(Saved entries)
════════════════════
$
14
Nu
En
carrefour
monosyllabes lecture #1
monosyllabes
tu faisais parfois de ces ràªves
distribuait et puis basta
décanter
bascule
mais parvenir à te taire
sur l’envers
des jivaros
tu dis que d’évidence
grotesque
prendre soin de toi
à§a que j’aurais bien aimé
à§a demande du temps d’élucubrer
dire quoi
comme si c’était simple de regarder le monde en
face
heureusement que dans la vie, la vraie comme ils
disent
════════════════════
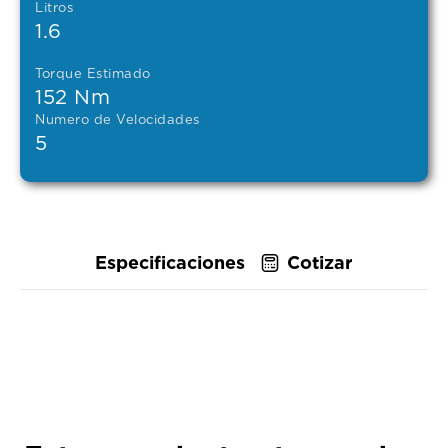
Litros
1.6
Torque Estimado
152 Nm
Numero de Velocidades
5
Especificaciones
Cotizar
════════════════════
Brief ▸
Answer with one number only: how many lines of the entries above include the word "monosyllabes"?

Result below ▸
2